Lo scenario cambierebbe drasticamente. Peggio saranno andate, e maggiori saranno i margini politici che si aprirebbero per gli sfidanti alla linea di Bersani. Se le elezioni andassero male ma non malissimo (vittoria di Bersani alla Camera ma pareggio al Senato), e se Bersani riuscisse comunque a formare un suo Governo (o comunque a far partecipare il PD ad un Governo, anche se non ad un governo Bersani) bisognerà vedere quanto il nuovo esecutivo darà l’impressione di reggere.

La battaglia congressuale avrebbe un tasso di conflittualità proporzionale al grado di instabilità dell’esecutivo, perché, evidentemente, la porzione di sinistra del partito si opporrebbe all’accordo con i centristi, e quella centrista si opporrebbe all’accordo con Vendola.

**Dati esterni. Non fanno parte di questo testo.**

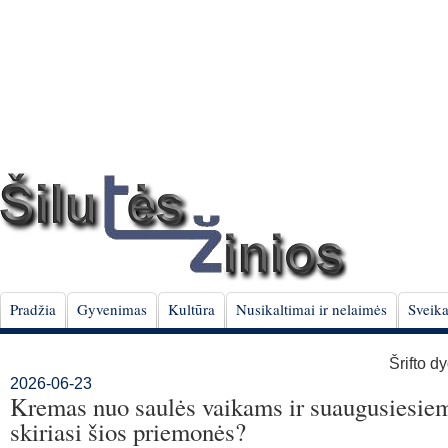
Pradžia
Gyvenimas
Kultūra
Nusikaltimai ir nelaimės
Sveika
Šrifto d
2026-06-23
Kremas nuo saulės vaikams ir suaugusiesie
skiriasi šios priemonės?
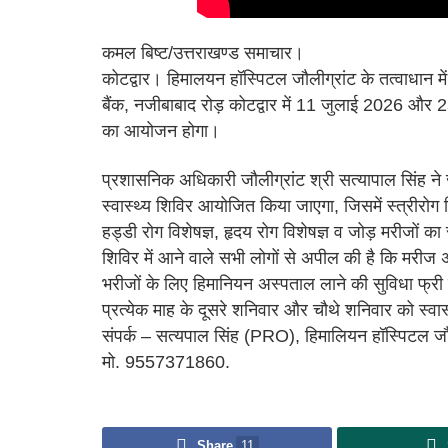
कमल बिष्ट/उत्तराखण्ड समाचार।
कोटद्वार। हिमालयन हॉस्पिटल जौलीग्रांट के तत्वाधान म
बैंक, नजीबाबाद रोड़ कोटद्वार में 11 जुलाई 2026 और 
का आयोजन होगा।
प्रशासनिक अधिकारी जौलीग्रांट श्री सत्यापाल सिंह ने 
स्वास्थ्य शिविर आयोजित किया जाएगा, जिसमें स्त्रीरोग विश
हड्डी रोग विशेषज्ञ, हृदय रोग विशेषज्ञ व जोड़ मरीजों का स्
शिविर में आने वाले सभी लोगों से अपील की है कि मरीज अप
भरीजों के लिए हिमानियन अस्पताल लाने की सुविधा फ्री द
प्रत्येक माह के दूसरे शनिवार और चौथे शनिवार को स्
संपर्क – सत्यपाल सिंह (PRO), हिमालियन हॉस्पिटल जौल
मो. 9557371860.
Share
11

Difficile pensare, però, che possa essere Renzi a scendere in campo in un contesto del genere. Forse vincerebbe, ma per salvare se stesso e la sua linea dovrebbe smarcare il partito quanto più possibile da un governo inefficiente e litigioso.

Così rischierebbe di far cadere l’esecutivo, e quindi si condannerebbe a fare la fine di Veltroni nel 2008. Pagherebbe il conto salato di colpe politiche non sue. Ricordiamoci che Renzi ha davanti a sé altri anni come sindaco di Firenze. L’orizzonte temporale ampio darebbe a Renzi la possibilità di aspettare un momento più propizio per l’avventura nazionale.

In conclusione solo se le elezioni saranno andate malissimo, ma veramente malissimo, a Renzi converrà scendere in campo per la segreteria già alla fine di quest’anno. Parliamo di scenari come una vittoria di Berlusconi alla Camera, oppure una paralisi del Senato talmente seria da far precipitare il Paese verso un nuovo e rapido ritorno alle urne. Nel contesto di terribile depressione interna che tali scenari provocherebbero, Renzi avrebbe davvero una grande opportunità di prendersi il partito subito e a mani basse, e di cambiarne radicalmente la linea politica. Ma una cosa è certa: Renzi ora non ha fretta, e può permettersi di aspettare che sia il tempo a concedergli nuove opportunità. La rottamazione, improvvisamente, può attendere.